## [THE PROBLEM]
Please copy the listing that follows exactly, leaving out any pictures.

## [RECORDED DATA]
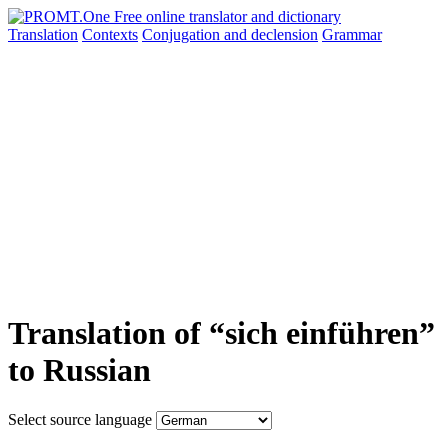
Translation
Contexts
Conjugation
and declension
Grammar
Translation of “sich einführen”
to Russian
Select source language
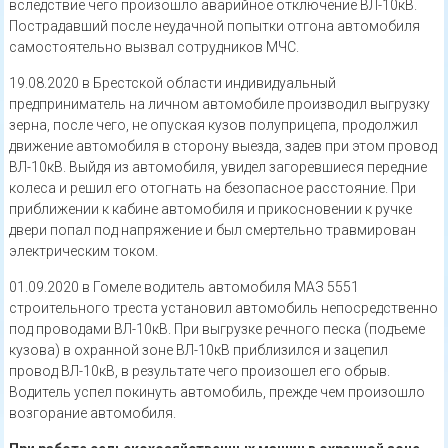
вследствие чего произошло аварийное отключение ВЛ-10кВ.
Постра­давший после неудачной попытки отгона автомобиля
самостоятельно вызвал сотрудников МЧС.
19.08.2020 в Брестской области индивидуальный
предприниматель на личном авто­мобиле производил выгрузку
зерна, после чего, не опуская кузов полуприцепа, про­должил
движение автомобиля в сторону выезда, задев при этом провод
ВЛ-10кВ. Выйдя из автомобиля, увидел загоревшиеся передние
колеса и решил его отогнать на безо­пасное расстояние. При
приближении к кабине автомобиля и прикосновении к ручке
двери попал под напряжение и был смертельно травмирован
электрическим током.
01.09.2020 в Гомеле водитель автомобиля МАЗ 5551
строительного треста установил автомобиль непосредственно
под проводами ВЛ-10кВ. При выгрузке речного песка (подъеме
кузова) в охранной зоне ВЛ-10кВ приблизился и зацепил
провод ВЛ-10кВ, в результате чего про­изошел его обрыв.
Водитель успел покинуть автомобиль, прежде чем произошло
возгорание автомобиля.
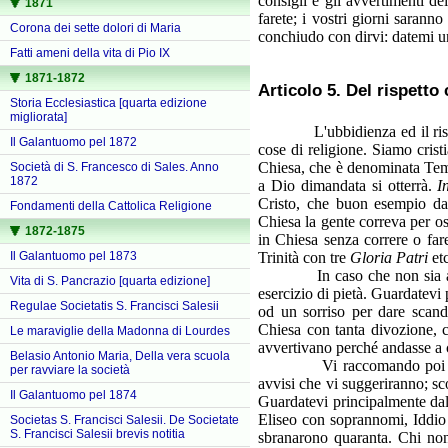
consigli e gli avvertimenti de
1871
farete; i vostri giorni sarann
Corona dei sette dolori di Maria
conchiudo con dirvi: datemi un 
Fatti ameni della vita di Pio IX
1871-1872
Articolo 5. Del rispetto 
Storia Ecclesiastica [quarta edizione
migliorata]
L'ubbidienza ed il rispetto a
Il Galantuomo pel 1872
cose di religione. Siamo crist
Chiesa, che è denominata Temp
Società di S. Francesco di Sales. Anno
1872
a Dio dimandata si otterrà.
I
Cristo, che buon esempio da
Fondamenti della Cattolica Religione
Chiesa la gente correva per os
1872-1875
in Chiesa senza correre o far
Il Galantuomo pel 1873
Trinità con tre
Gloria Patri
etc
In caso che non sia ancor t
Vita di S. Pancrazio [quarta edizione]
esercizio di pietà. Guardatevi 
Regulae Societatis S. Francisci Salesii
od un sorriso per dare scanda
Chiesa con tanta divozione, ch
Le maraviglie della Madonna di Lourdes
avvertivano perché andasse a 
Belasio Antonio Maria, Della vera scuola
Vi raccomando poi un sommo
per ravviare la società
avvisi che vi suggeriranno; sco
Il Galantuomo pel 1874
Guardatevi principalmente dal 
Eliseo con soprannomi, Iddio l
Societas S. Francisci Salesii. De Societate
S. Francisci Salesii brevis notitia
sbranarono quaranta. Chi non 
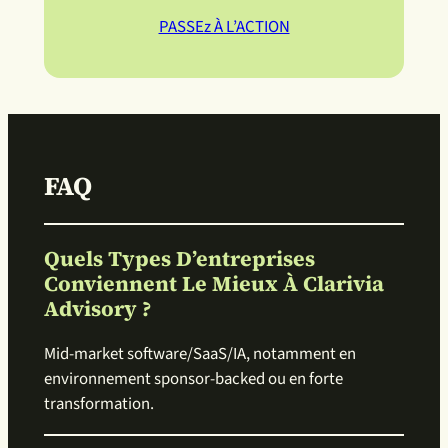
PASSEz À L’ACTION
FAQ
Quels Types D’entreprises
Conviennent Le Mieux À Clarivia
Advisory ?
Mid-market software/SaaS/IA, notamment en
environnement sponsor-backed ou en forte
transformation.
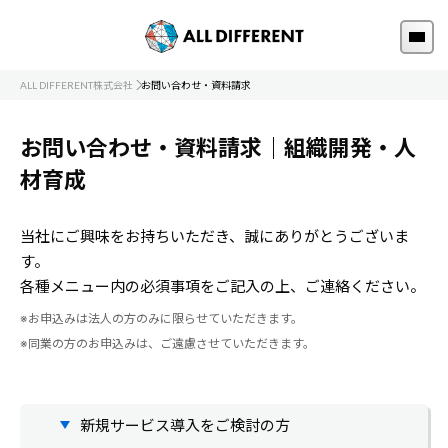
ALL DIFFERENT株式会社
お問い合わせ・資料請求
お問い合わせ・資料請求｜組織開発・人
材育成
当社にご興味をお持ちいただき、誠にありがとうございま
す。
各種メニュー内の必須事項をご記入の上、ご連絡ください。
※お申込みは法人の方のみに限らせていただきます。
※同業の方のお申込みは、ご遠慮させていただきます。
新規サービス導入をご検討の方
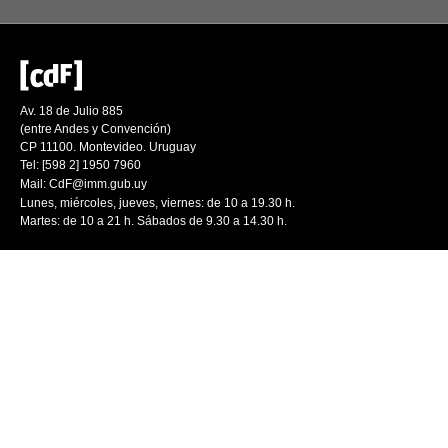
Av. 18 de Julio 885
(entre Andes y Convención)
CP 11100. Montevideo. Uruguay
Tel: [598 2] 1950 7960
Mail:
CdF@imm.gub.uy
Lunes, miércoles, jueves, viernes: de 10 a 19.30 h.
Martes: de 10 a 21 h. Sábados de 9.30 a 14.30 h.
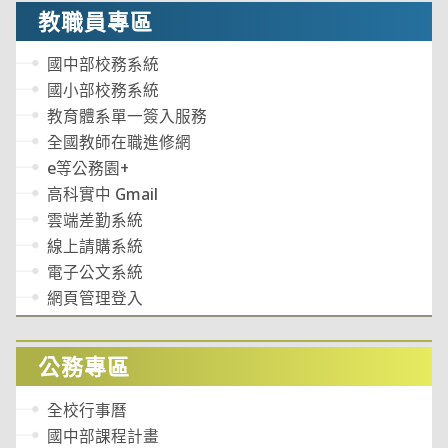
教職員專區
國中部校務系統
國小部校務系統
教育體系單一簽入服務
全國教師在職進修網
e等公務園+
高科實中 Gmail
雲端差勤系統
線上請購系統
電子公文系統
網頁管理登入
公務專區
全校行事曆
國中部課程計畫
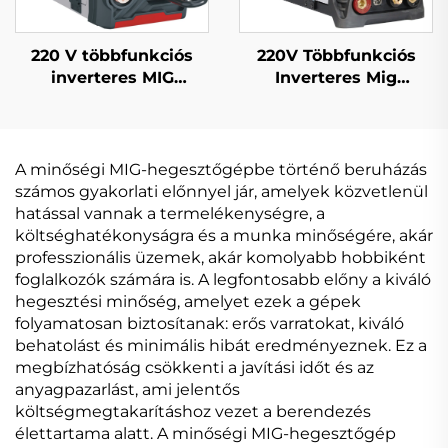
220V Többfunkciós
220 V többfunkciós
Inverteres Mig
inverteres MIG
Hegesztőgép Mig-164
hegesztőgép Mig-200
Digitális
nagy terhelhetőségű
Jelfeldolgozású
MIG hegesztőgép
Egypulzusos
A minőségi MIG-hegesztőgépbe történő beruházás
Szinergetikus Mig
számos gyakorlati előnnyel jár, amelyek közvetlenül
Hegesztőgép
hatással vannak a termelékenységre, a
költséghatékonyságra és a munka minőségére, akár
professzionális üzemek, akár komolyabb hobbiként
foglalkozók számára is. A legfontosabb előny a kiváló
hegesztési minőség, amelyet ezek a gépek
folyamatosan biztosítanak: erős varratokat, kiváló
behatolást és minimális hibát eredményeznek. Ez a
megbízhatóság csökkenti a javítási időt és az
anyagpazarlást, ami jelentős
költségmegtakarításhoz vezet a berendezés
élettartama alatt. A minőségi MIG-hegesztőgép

## [RESPONSE]
Translation
Contexts
Conjugation
and declension
Grammar
Translation of “sich einführen”
to Russian
Select source language
вследствие чего произошло аварийное отключение ВЛ-10кВ.
Постра­давший после неудачной попытки отгона автомобиля
самостоятельно вызвал сотрудников МЧС.
19.08.2020 в Брестской области индивидуальный
предприниматель на личном авто­мобиле производил выгрузку
зерна, после чего, не опуская кузов полуприцепа, про­должил
движение автомобиля в сторону выезда, задев при этом провод
ВЛ-10кВ. Выйдя из автомобиля, увидел загоревшиеся передние
колеса и решил его отогнать на безо­пасное расстояние. При
приближении к кабине автомобиля и прикосновении к ручке
двери попал под напряжение и был смертельно травмирован
электрическим током.
01.09.2020 в Гомеле водитель автомобиля МАЗ 5551
строительного треста установил автомобиль непосредственно
под проводами ВЛ-10кВ. При выгрузке речного песка (подъеме
кузова) в охранной зоне ВЛ-10кВ приблизился и зацепил
провод ВЛ-10кВ, в результате чего про­изошел его обрыв.
Водитель успел покинуть автомобиль, прежде чем произошло
возгорание автомобиля.
consigli e gli avvertimenti de
1871
farete; i vostri giorni sarann
Corona dei sette dolori di Maria
conchiudo con dirvi: datemi un 
Fatti ameni della vita di Pio IX
1871-1872
Articolo 5. Del rispetto 
Storia Ecclesiastica [quarta edizione
migliorata]
L'ubbidienza ed il rispetto a
Il Galantuomo pel 1872
cose di religione. Siamo crist
Chiesa, che è denominata Temp
Società di S. Francesco di Sales. Anno
1872
a Dio dimandata si otterrà.
I
Cristo, che buon esempio da
Fondamenti della Cattolica Religione
Chiesa la gente correva per os
1872-1875
in Chiesa senza correre o far
Il Galantuomo pel 1873
Trinità con tre
Gloria Patri
etc
In caso che non sia ancor t
Vita di S. Pancrazio [quarta edizione]
esercizio di pietà. Guardatevi 
Regulae Societatis S. Francisci Salesii
od un sorriso per dare scanda
Chiesa con tanta divozione, ch
Le maraviglie della Madonna di Lourdes
avvertivano perché andasse a 
Belasio Antonio Maria, Della vera scuola
Vi raccomando poi un sommo
per ravviare la società
avvisi che vi suggeriranno; sco
Il Galantuomo pel 1874
Guardatevi principalmente dal 
Eliseo con soprannomi, Iddio l
Societas S. Francisci Salesii. De Societate
S. Francisci Salesii brevis notitia
sbranarono quaranta. Chi non 
PASSEz À L’ACTION
FAQ
Quels Types D’entreprises
Conviennent Le Mieux À Clarivia
Advisory ?
Mid-market software/SaaS/IA, notamment en
environnement sponsor-backed ou en forte
transformation.
ALL DIFFERENT株式会社
お問い合わせ・資料請求
お問い合わせ・資料請求｜組織開発・人
材育成
当社にご興味をお持ちいただき、誠にありがとうございま
す。
各種メニュー内の必須事項をご記入の上、ご連絡ください。
※お申込みは法人の方のみに限らせていただきます。
※同業の方のお申込みは、ご遠慮させていただきます。
新規サービス導入をご検討の方
Av. 18 de Julio 885
(entre Andes y Convención)
CP 11100. Montevideo. Uruguay
Tel: [598 2] 1950 7960
Mail:
CdF@imm.gub.uy
Lunes, miércoles, jueves, viernes: de 10 a 19.30 h.
Martes: de 10 a 21 h. Sábados de 9.30 a 14.30 h.
教職員專區
國中部校務系統
國小部校務系統
教育體系單一簽入服務
全國教師在職進修網
e等公務園+
高科實中 Gmail
雲端差勤系統
線上請購系統
電子公文系統
網頁管理登入
公務專區
全校行事曆
國中部課程計畫
220V Többfunkciós
220 V többfunkciós
Inverteres Mig
inverteres MIG
Hegesztőgép Mig-164
hegesztőgép Mig-200
Digitális
nagy terhelhetőségű
Jelfeldolgozású
MIG hegesztőgép
Egypulzusos
A minőségi MIG-hegesztőgépbe történő beruházás
Szinergetikus Mig
számos gyakorlati előnnyel jár, amelyek közvetlenül
Hegesztőgép
hatással vannak a termelékenységre, a
költséghatékonyságra és a munka minőségére, akár
professzionális üzemek, akár komolyabb hobbiként
foglalkozók számára is. A legfontosabb előny a kiváló
hegesztési minőség, amelyet ezek a gépek
folyamatosan biztosítanak: erős varratokat, kiváló
behatolást és minimális hibát eredményeznek. Ez a
megbízhatóság csökkenti a javítási időt és az
anyagpazarlást, ami jelentős
költségmegtakarításhoz vezet a berendezés
élettartama alatt. A minőségi MIG-hegesztőgép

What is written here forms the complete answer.